Lindsay Bachman Flickinger: How did you get started in the energy efficiency/home performance industry?
Julie Michals: My first job out of graduate school (in energy economics) was working for a consulting firm in the electricity field, which coincided with the start of electricity market restructuring (deregulation of electricity generation from vertically integrated utilities). My work focused on the policy construct for integrated resource planning and energy efficiency program funding in a restructured industry, and my work was largely for consumer advocate clients. So, the start of my career didn’t expose me directly to home performance work per se, but rather my learning was concentrated in the broader changing electricity industry and energy efficiency policy arena.
LBF: How has your career evolved?
JM: After my consulting gig, I worked for nearly five years at the Massachusetts Division of Energy Resources, where I led/facilitated negotiated settlements on energy efficiency plans between the utilities and the “non-utility parties” stakeholder group. This phase of my career exposed me to a deeper understanding of energy efficiency programs (design, implementation, and evaluation), and involved establishing energy efficiency program goals, performance indicators, and associated shareholder or incentive structures. During this period, I also developed important facilitation skills that were essential in my subsequent jobs.
Next, I went to Northeast Energy Efficiency Partnerships, one of several regional energy efficiency organizations across the country. My long run at NEEP (14 years) exposed to me to a whole lot of new things. I started as a policy manager, which over time evolved to a director position heading up a multi-state project to develop consistency in energy efficiency evaluation, measurement, and verification (EM&V) practices and reporting of impacts. The exposure to a range of projects, and application of EM&V for energy efficiency to various policies/markets, help me evolve to my current position as Director of Clean Energy Valuation at E4TheFuture.
Over the years, I think I benefited from starting my career consulting in the private sector, then going to public/government sector, and ultimately landing in the non-profit space. My suggestion to anyone entering the energy field is to experience the industry through different lenses—I sometimes regret that I didn’t venture out to the private sector later in my career, purely for the different experience and broadening my perspective.
LBF: When you started out, what was your biggest obstacle?
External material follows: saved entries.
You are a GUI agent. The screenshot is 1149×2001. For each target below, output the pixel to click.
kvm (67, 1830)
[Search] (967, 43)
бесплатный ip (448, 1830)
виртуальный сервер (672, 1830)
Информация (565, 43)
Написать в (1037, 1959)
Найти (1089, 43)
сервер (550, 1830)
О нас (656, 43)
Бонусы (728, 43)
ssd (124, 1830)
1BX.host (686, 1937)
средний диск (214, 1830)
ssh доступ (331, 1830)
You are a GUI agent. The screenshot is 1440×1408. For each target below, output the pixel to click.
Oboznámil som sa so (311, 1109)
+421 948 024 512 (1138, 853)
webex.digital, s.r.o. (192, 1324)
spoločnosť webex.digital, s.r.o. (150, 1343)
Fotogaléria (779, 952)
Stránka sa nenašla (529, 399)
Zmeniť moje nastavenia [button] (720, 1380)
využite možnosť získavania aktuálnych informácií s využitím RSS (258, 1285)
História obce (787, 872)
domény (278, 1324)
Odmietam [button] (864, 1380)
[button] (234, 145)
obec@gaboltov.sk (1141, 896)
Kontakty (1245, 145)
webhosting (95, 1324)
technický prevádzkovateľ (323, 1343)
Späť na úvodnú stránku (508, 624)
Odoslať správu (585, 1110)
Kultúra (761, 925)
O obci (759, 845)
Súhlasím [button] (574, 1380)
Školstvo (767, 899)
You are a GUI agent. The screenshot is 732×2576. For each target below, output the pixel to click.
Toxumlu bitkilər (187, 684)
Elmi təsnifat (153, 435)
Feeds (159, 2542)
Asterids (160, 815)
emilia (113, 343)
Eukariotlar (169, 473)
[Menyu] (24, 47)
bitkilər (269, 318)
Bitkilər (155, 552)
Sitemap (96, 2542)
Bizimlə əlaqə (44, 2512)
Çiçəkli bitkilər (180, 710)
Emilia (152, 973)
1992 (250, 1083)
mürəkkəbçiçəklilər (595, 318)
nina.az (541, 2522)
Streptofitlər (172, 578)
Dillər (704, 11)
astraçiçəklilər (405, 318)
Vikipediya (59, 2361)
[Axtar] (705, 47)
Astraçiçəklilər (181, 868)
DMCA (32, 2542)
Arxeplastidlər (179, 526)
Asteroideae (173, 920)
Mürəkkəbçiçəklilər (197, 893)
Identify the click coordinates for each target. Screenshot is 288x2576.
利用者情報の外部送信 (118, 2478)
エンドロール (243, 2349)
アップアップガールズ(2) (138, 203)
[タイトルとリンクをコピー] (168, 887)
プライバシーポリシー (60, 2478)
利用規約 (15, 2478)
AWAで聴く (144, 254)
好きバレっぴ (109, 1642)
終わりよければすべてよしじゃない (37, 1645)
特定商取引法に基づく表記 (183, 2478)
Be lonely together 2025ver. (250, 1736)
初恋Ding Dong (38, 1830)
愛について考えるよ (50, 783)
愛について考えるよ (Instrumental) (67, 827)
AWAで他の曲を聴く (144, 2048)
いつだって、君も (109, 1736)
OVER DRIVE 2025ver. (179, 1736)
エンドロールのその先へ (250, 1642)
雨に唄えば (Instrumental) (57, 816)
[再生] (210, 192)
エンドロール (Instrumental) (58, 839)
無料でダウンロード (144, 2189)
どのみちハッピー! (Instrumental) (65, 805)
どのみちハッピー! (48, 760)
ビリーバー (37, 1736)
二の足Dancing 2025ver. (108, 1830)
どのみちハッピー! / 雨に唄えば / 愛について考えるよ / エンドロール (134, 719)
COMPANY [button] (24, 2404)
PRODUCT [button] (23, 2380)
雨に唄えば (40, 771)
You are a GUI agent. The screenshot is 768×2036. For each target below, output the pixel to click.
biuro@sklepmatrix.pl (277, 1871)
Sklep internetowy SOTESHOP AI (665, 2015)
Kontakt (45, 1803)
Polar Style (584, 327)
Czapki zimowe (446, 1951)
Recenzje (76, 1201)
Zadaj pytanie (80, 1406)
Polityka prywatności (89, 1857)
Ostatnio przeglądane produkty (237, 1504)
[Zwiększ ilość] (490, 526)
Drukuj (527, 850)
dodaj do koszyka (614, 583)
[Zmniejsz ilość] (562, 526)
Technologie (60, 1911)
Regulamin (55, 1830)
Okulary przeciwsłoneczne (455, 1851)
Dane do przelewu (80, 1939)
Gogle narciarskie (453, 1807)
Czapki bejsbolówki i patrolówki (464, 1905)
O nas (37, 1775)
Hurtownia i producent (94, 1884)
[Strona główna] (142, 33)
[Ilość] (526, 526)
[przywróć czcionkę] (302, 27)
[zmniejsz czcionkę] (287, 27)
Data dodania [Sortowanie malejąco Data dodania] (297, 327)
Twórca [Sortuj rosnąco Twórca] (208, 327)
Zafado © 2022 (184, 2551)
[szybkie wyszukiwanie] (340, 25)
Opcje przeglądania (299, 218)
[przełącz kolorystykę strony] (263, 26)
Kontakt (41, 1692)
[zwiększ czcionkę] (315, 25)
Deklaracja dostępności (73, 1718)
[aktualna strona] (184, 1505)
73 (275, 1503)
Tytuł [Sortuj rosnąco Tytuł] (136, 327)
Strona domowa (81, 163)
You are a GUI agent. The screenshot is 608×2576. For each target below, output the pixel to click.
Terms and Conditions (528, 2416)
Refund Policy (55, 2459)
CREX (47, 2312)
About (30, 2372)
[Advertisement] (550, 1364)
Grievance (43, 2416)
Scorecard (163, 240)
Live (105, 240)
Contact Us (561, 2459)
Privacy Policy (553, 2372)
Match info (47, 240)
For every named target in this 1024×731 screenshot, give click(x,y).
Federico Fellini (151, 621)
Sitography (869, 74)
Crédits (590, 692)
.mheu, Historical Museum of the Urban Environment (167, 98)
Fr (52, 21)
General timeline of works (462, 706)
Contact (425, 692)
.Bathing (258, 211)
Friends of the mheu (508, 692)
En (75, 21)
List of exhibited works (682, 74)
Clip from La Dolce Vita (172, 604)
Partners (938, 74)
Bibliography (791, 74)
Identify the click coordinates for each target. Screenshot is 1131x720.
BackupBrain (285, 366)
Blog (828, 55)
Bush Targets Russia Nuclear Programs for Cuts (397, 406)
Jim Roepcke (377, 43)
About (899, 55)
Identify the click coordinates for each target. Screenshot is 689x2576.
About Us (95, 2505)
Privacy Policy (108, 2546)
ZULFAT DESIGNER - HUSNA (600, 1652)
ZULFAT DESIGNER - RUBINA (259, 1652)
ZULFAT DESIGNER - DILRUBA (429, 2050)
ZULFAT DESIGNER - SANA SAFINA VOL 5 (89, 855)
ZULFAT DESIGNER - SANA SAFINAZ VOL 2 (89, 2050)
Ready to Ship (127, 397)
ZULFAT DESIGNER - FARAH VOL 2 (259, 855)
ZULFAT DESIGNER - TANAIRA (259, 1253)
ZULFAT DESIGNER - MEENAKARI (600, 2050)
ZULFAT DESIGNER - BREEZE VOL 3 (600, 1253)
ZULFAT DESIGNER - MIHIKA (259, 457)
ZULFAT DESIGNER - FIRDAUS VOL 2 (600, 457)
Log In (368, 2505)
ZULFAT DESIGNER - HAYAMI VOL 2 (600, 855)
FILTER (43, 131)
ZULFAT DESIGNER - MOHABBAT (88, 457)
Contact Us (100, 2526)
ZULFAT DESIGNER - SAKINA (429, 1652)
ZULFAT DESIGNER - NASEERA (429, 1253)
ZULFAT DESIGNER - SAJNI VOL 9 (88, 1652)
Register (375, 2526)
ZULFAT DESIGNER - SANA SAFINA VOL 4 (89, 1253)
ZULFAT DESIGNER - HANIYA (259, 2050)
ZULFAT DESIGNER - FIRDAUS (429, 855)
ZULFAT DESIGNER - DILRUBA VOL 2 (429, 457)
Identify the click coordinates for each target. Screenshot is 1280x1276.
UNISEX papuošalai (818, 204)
How did you overcome it?
JM: Certainly, starting out in any field, I had huge knowledge gaps about the energy and efficiency industry, and learned from colleagues and hands-on projects. Being neither an engineer nor a statistician, nor having knowledge of wholesale forward capacity markets, there was a steep learning curve on these various fronts. But I was fortunate to work with very smart people over the years who helped me learn a lot.
LBF: What is the most rewarding thing about your job?
JM: The people. They are compassionate, hard-working, and mission driven.
LBF: In your opinion, what are the biggest challenges for women in this industry?
I honestly haven’t encountered huge challenges myself as a woman working in the energy efficiency industry, but it may be different at the policy/consulting level versus the home performance space. I’ve benefited from attending the New England Women in Energy and the Environment (NEWIEE) events over the years, which gives recognition to women making a difference in the energy field, and hearing stories of overcoming the ‘glass ceiling.’ It's very inspiring.
LBF: What advice would you give to a woman starting out in the energy efficiency and home performance industry?
JM: There are many hats one can wear in this industry. For home performance, the field is hugely evolving with opportunities for companies to expand services beyond energy efficiency, and for funding models that extend beyond the common utility program model (such as growing interest in community energy programs, and services being broadened to demand response and other integrated distributed energy resources). The electricity field is advancing leaps and bounds with grid modernization underway, the use of software as a service tools (cloud computing and advanced data analytics, machine learning) and integrated services, which together is aiming to support greater customer engagement and focus.
The common analogy at conferences these days is ‘think of how we used telephones 25 years ago …. and now look at these smart phone devices today. Who would have thunk?’ The electricity market is about to go through that major evolution—albeit a bit more complex. But it’s a super exciting time to be working in our industry.